Ordinarily, in case of receipt of ESOPs, the difference between the fair value of the shares and the exercise price is taxed as a perquisite in the hands of employee at the time of exercise of options. The tax on perquisite is required to be paid at the time of exercising of option which may lead to cash flow problem as this benefit of ESOP is in kind. In order to ease the burden of payment of taxes by the employees of the eligible start-ups or TDS by the start-up employer, the provisions of deduction of tax on ESOP are deferred. The tax on ESOP is required to be deducted at source before 14 days from earlier of below dates:

(i) after the expiry of 48 months from the end of the relevant assessment year; or

(ii) from the date of the sale of such sweat equity share by the assessee; or

(iii) from the date of which the assessee ceases to be the employee of the startup

1.4. Eased restrictions for carry forward and set off losses in case of change of shareholding

As per section 79 of the Act, a closely held company is not allowed to carry forward and set off its losses if 51% or more of its shareholding has changed in the year of set off of losses vis-a-vis the year in which such losses were incurred. However, in case of a startup, even if such condition is not fulfilled, it may carry forward and set off such losses if all the shareholders who held shares carrying voting power on the last day of the year(s) in which the loss was incurred, continue to hold those shares on the last day of such previous year.  Also, it is required that such loss has been incurred during the period of seven years beginning from the year in which such company is incorporated.

2. Startup Patent Application & Intellectual Property Rights:

Given its core nature, startups are likely to own intellectual property rights in connection with its innovation.  Filing a patent has historically been an expensive and time consuming process which can be out of the reach of many startups.

Recognition of startups would enable fast tracking of patent application, as well as upto 80% rebate in patent filing fee vis-à-vis other companies. This is also coupled with Government funded panel of facilitators who would provide general advisory on different intellectual property.

Startups - Snapshot of recognition benefits

3. Other Benefits

3.1. Ease of winding up of company

In order to encourage entrepreneurs to experiment with new and innovative ideas and avoid their capital from getting stuck in a company in the event of business failure, startups with simple debt structure can be wound up within 90 days from application.

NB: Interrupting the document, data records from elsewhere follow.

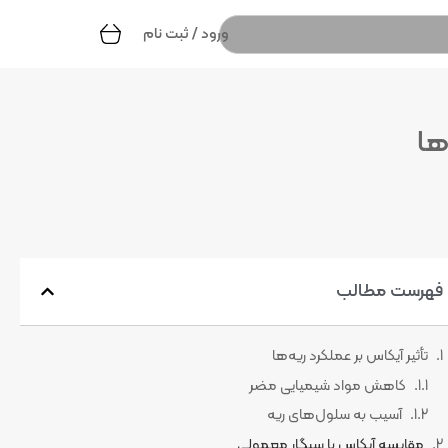
ورود / ثبت نام
ها
فهرست مطالب
تأثیر آیکاس بر عملکرد ریه‌ها
کاهش مواد شیمیایی مضر
آسیب به سلول‌های ریه
مقایسه آیکاس با سیگار معمولی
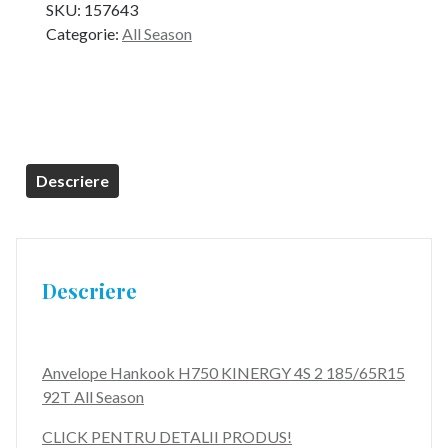
SKU:
157643
Categorie:
All Season
Descriere
Descriere
Anvelope Hankook H750 KINERGY 4S 2 185/65R15
92T All Season
CLICK PENTRU DETALII PRODUS!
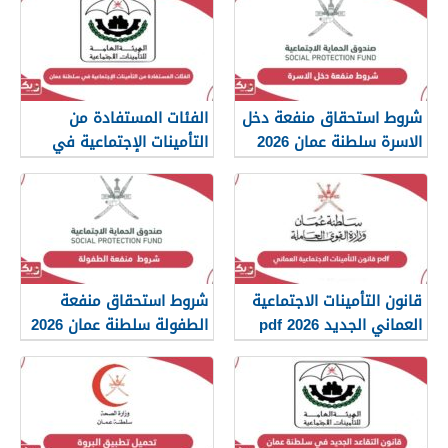
شروط استحقاق منفعة دخل
الفئات المستفادة من
الاسرة سلطنة عمان 2026
التأمينات الإجتماعية في
سلطنة عمان 2026
قانون التأمينات الاجتماعية
شروط استحقاق منفعة
العماني الجديد 2026 pdf
الطفولة سلطنة عمان 2026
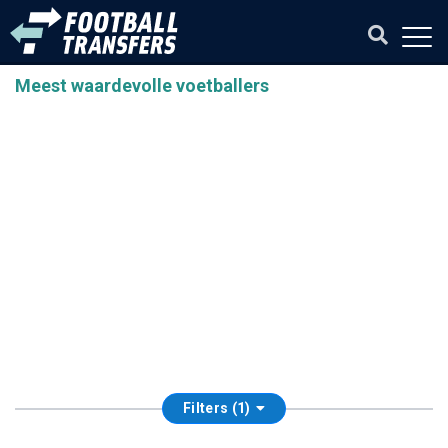
Meest waardevolle voetballers
Filters (1)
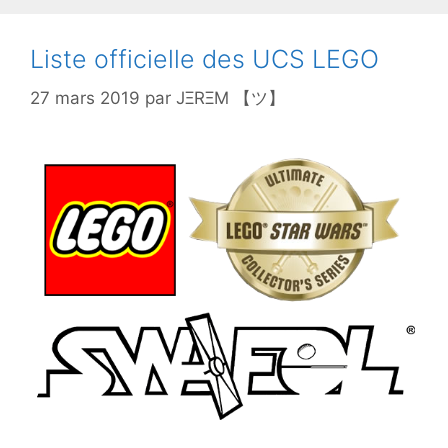
Liste officielle des UCS LEGO
27 mars 2019
par
JΞRΞM 【ツ】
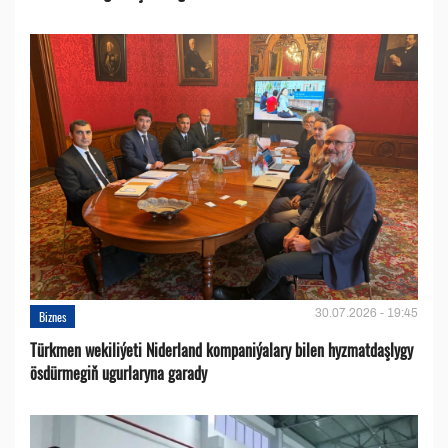
30.07.2026 - 19:45
Biznes
Türkmen wekiliýeti Niderland kompaniýalary bilen hyzmatdaşlygy
ösdürmegiň ugurlaryna garady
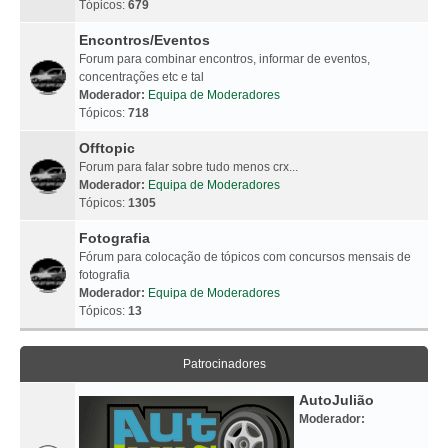
Tópicos:
679
Encontros/Eventos
Forum para combinar encontros, informar de eventos,
concentrações etc e tal
Moderador:
Equipa de Moderadores
Tópicos:
718
Offtopic
Forum para falar sobre tudo menos crx...
Moderador:
Equipa de Moderadores
Tópicos:
1305
Fotografia
Fórum para colocação de tópicos com concursos mensais de
fotografia
Moderador:
Equipa de Moderadores
Tópicos:
13
Patrocinadores
AutoJulião
Moderador:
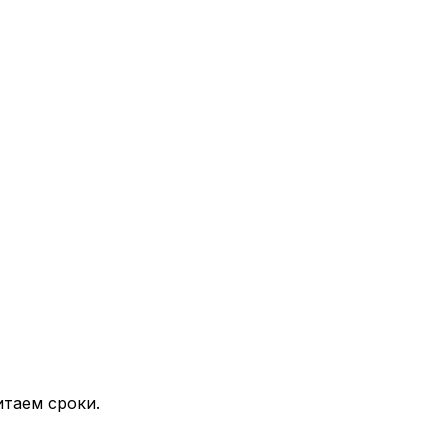
таем сроки.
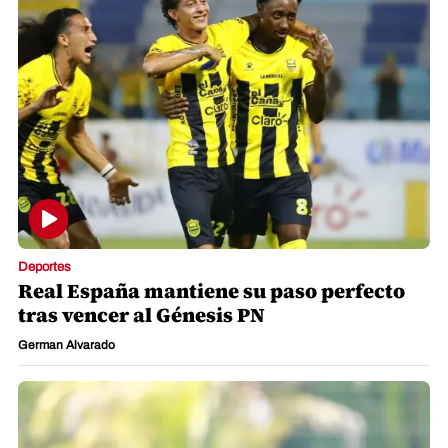
Deportes
Real España mantiene su paso perfecto
tras vencer al Génesis PN
German Alvarado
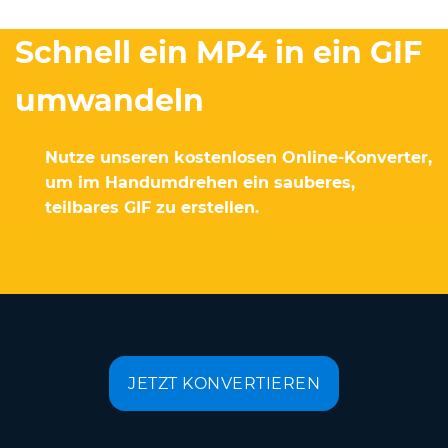
Schnell ein MP4 in ein GIF
umwandeln
Nutze unseren kostenlosen Online-Konverter,
um im Handumdrehen ein sauberes,
teilbares GIF zu erstellen.
JETZT KONVERTIEREN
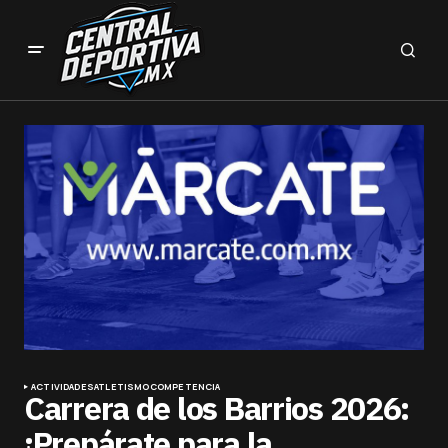
ACTIVIDADES
ATLETISMO
COMPETENCIA
Carrera de los Barrios 2026:
¡Prepárate para la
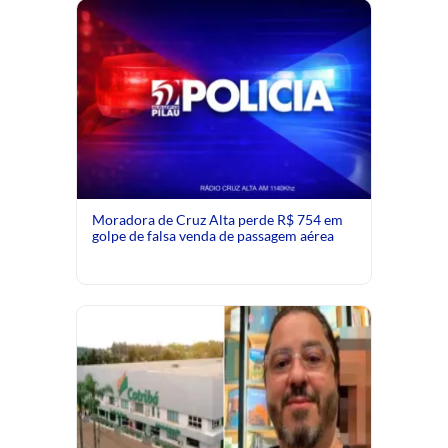
Moradora de Cruz Alta perde R$ 754 em
golpe de falsa venda de passagem aérea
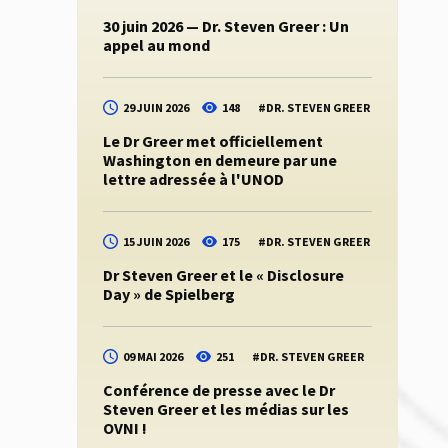
30 juin 2026 — Dr. Steven Greer : Un
appel au mond
29 JUIN 2026
148
#
DR. STEVEN GREER
Le Dr Greer met officiellement
Washington en demeure par une
lettre adressée à l'UNOD
15 JUIN 2026
175
#
DR. STEVEN GREER
Dr Steven Greer et le « Disclosure
Day » de Spielberg
09 MAI 2026
251
#
DR. STEVEN GREER
Conférence de presse avec le Dr
Steven Greer et les médias sur les
OVNI !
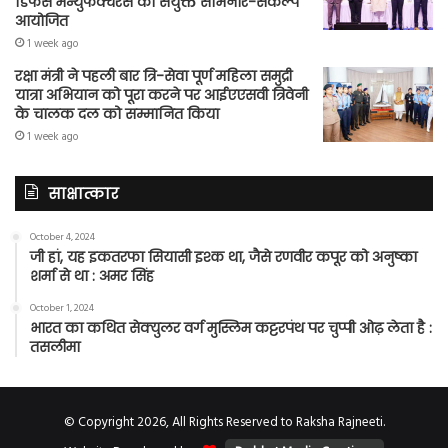
डिफेंस मैन्युफैक्चरर्स का संयुक्त सेमिनार-संकल्प
आयोजित
1 week ago
रक्षा मंत्री ने पहली बार त्रि-सेवा पूर्ण महिला समुद्री
यात्रा अभियान को पूरा करने पर आईएएसवी त्रिवेनी
के चालक दल को सम्मानित किया
1 week ago
साक्षात्कार
October 4, 2024
जी हां, यह इकतरफा सियासी इश्क था, जैसे रणवीर कपूर को अनुष्का
शर्मा से था : अमर सिंह
October 1, 2024
भारत का कथित सेक्युलर वर्ग मुस्लिम कट्टरपंथ पर चुप्पी ओढ़ लेता है :
तसलीमा
© Copyright 2026, All Rights Reserved to Raksha Rajneeti.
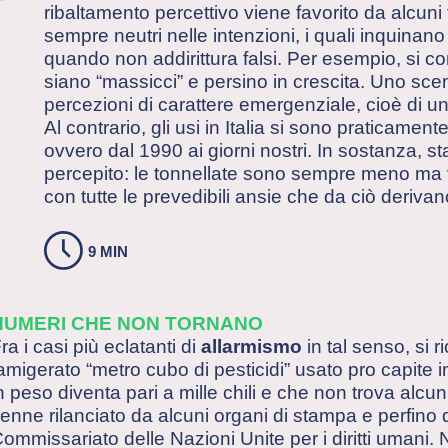
ribaltamento percettivo viene favorito da alcuni 
sempre neutri nelle intenzioni, i quali inquinano
quando non addirittura falsi. Per esempio, si co
siano “massicci” e persino in crescita. Uno sc
percezioni di carattere emergenziale, cioè di 
Al contrario, gli usi in Italia si sono praticament
ovvero dal 1990 ai giorni nostri. In sostanza, 
percepito: le tonnellate sono sempre meno m
con tutte le prevedibili ansie che da ciò derivan
9 MIN
NUMERI CHE NON TORNANO
ra i casi più eclatanti di
allarmismo
in tal senso, si 
amigerato “metro cubo di pesticidi” usato pro capite 
n peso diventa pari a mille chili e che non trova alcun
enne rilanciato da alcuni organi di stampa e perfino 
ommissariato delle Nazioni Unite per i diritti umani.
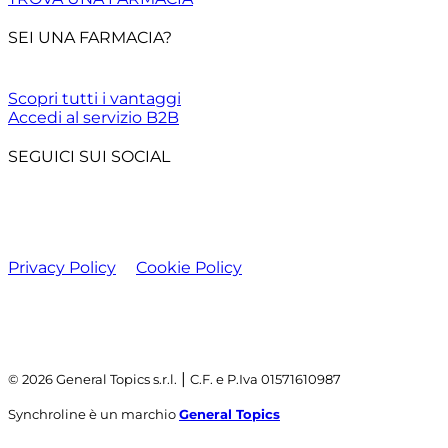
SEI UNA FARMACIA?
Scopri tutti i vantaggi
Accedi al servizio B2B
SEGUICI SUI SOCIAL
Privacy Policy
Cookie Policy
|
© 2026 General Topics s.r.l.
C.F. e P.Iva 01571610987
Synchroline è un marchio
General Topics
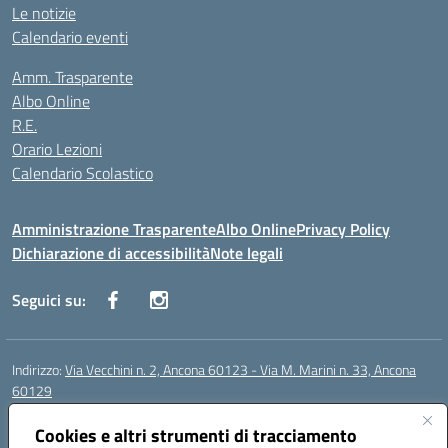
Le notizie
Calendario eventi
Amm. Trasparente
Albo Online
R.E.
Orario Lezioni
Calendario Scolastico
Amministrazione Trasparente
Albo Online
Privacy Policy
Dichiarazione di accessibilità
Note legali
Seguici su:
Indirizzo:
Via Vecchini n. 2, Ancona 60123 - Via M. Marini n. 33, Ancona
60129
Centralino:
0712805086
Email:
anis01200g@istruzione.it
Posta elettronica certificata (PEC):
Cookies e altri strumenti di tracciamento
anis01200g@pec.istruzione.it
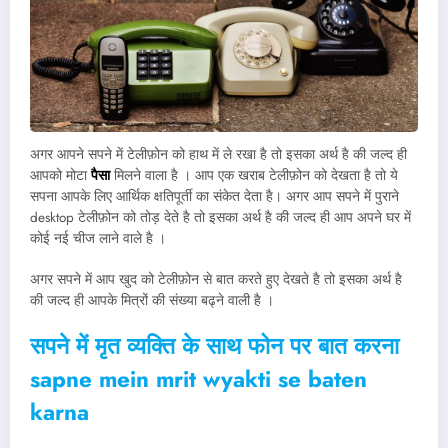
अगर आपने सपने में टेलीफ़ोन को हाथ में ले रखा है तो इसका अर्थ है की जल्द ही
आपको मोटा
पैसा
मिलने वाला है । आप एक खराब टेलीफ़ोन को देखता है तो ये
सपना आपके लिए आर्थिक क्षतिपूर्ती का संकेत देता है। अगर आप सपने में पुराने
desktop टेलीफ़ोन को तोड़ देते है तो इसका अर्थ है की जल्द ही आप अपने घर में
कोई नई चीज लाने वाले है ।
अगर सपने में आप खुद को टेलीफ़ोन से बात करते हुए देखते है तो इसका अर्थ है
की जल्द ही आपके मित्रों की संख्या बढ्ने वाली है ।
सपने में मृत व्यक्ति के साथ फोन पर बात करना
sapne mein mrit wyakti se baten
karna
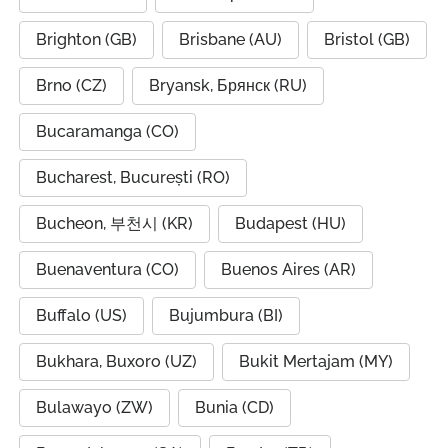
Brighton (GB)
Brisbane (AU)
Bristol (GB)
Brno (CZ)
Bryansk, Брянск (RU)
Bucaramanga (CO)
Bucharest, București (RO)
Bucheon, 부천시 (KR)
Budapest (HU)
Buenaventura (CO)
Buenos Aires (AR)
Buffalo (US)
Bujumbura (BI)
Bukhara, Buxoro (UZ)
Bukit Mertajam (MY)
Bulawayo (ZW)
Bunia (CD)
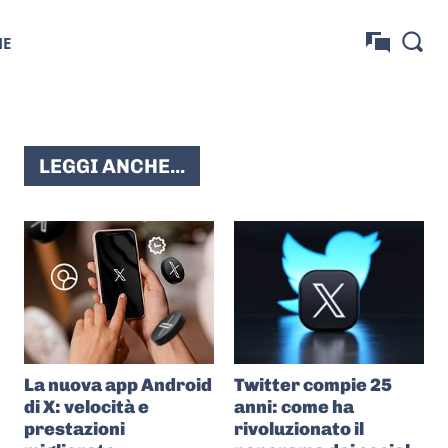
NE
LEGGI ANCHE...
La nuova app Android
Twitter compie 25
di X: velocità e
anni: come ha
prestazioni
rivoluzionato il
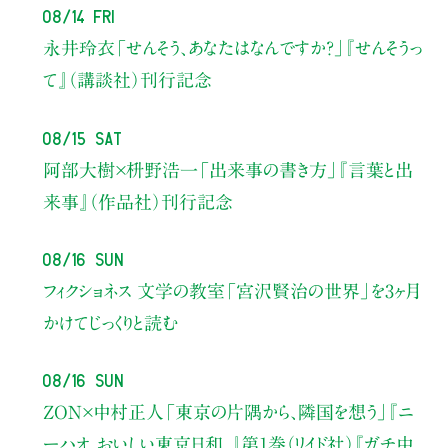
08/14 Fri
永井玲衣
「せんそう、あなたはなんですか？」
『せんそうっ
て』（講談社）刊行記念
08/15 Sat
阿部大樹×枡野浩一
「出来事の書き方」
『言葉と出
来事』（作品社）刊行記念
08/16 Sun
フィクショネス 文学の教室
「宮沢賢治の世界」を3ヶ月
かけてじっくりと読む
08/16 Sun
ZON×中村正人
「東京の片隅から、隣国を想う」
『ニ
ーハオ、おいしい東京日和。』第1巻（リイド社）
『ガチ中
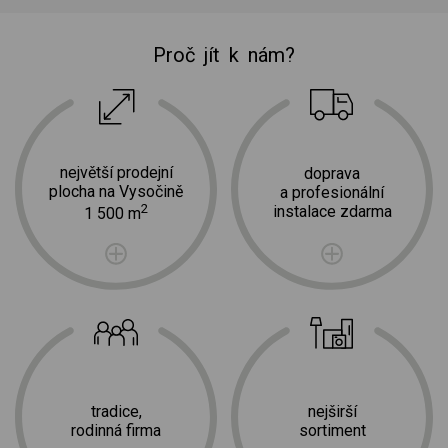
Proč jít k nám?
největší prodejní
doprava
plocha na Vysočině
a profesionální
2
instalace zdarma
1 500 m
tradice,
nejširší
rodinná firma
sortiment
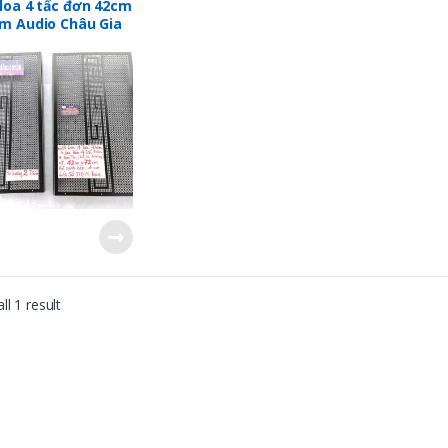
loa 4 tấc đơn 42cm
cm Audio Châu Gia
ll 1 result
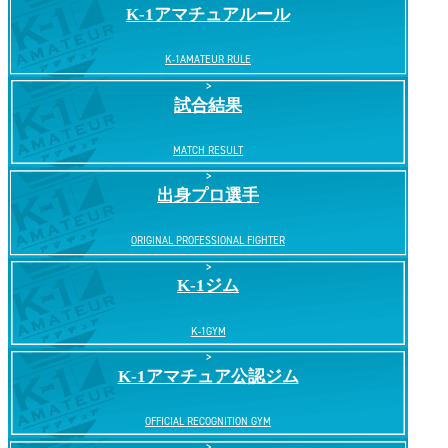
K-1アマチュアルール
一
覧
K-1AMATEUR RULE
試合結果
MATCH RESULT
出身プロ選手
ORIGINAL PROFESSIONAL FIGHTER
K-1ジム
K-1GYM
K-1アマチュア公認ジム
OFFICIAL RECOGNITION GYM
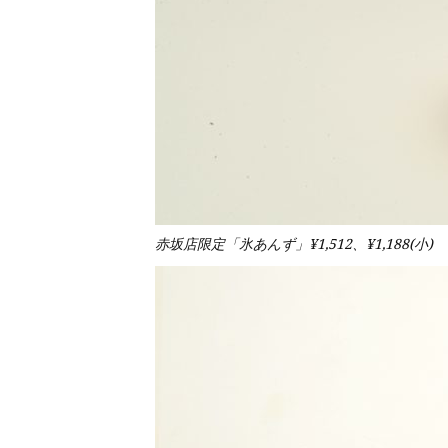
赤坂店限定「氷あんず」¥1,512、¥1,188(小)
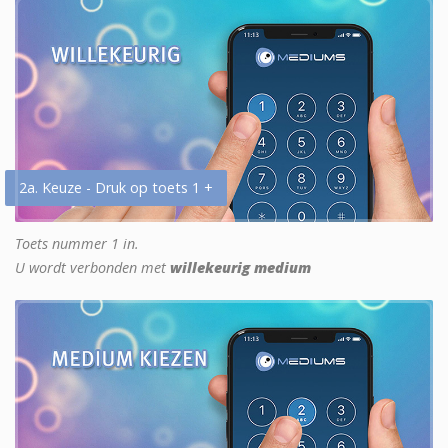
2a. Keuze - Druk op toets 1 +
Toets nummer 1 in.
U wordt verbonden met
willekeurig medium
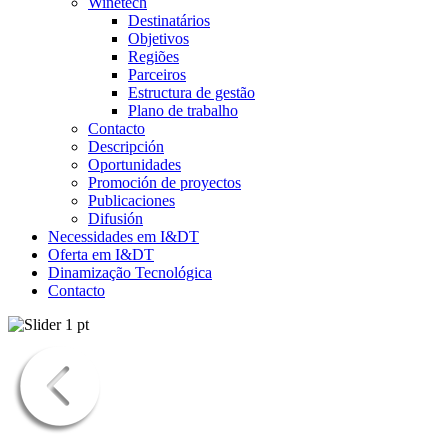
Winetech
Destinatários
Objetivos
Regiões
Parceiros
Estructura de gestão
Plano de trabalho
Contacto
Descripción
Oportunidades
Promoción de proyectos
Publicaciones
Difusión
Necessidades em I&DT
Oferta em I&DT
Dinamização Tecnológica
Contacto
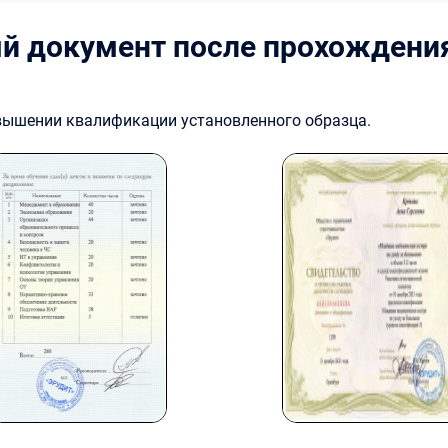
й документ после прохождени
овышении квалификации установленного образца.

The same will involve appointment of an insolvency professional and liquidator who will be responsible for swift closure of the business, sale of assets and repayment of creditors.

3.2. Access to Government and State Owned Enterprises as potential customers

Government and state owned enterprises purchase goods and services through public procurement route and represents a huge market for startups.

Recognition as an eligible startup provides opportunity of listing product on Government e-marketplace for selling to Government entities directly. Further, the Government shall exempt Startups in the manufacturing sector from the criteria of “prior experience/ turnover” without any compromise on the stated quality standards or technical parameters. Further, DPIIT recognised startups have been exempted from submitting Earnest Money Deposit (EMD) or bid security while filling government tenders.

Parting Keynote:

The relaxations provided to startups under various provisions of the Act merit consideration and can provide a meaningful boost to startups availing the same.

As per extant provisions of section 80-IAC of the Act, an eligible startup is defined to inter alia include entities incorporated before 1st April 2023. Hence, entities which fulfill the conditions for recognition of startups should evaluate the benefits available to them and seek recognition in a due time.